## MATERIAL SUPPLIED
>>

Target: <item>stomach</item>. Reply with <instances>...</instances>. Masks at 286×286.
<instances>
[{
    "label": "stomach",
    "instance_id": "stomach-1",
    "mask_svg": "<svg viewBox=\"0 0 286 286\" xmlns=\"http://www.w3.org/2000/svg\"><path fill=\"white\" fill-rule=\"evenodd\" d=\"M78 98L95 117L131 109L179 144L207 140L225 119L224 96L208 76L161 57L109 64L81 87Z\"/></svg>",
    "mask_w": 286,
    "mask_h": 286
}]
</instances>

<<

## ASSIGNED TASK
Give the material above again, word for word.

## ANSWER SPACE
Target: <item>stomach</item>. Reply with <instances>...</instances>. Masks at 286×286.
<instances>
[{
    "label": "stomach",
    "instance_id": "stomach-1",
    "mask_svg": "<svg viewBox=\"0 0 286 286\" xmlns=\"http://www.w3.org/2000/svg\"><path fill=\"white\" fill-rule=\"evenodd\" d=\"M78 98L95 117L131 109L179 144L207 140L225 119L224 96L208 76L161 57L109 64L81 87Z\"/></svg>",
    "mask_w": 286,
    "mask_h": 286
}]
</instances>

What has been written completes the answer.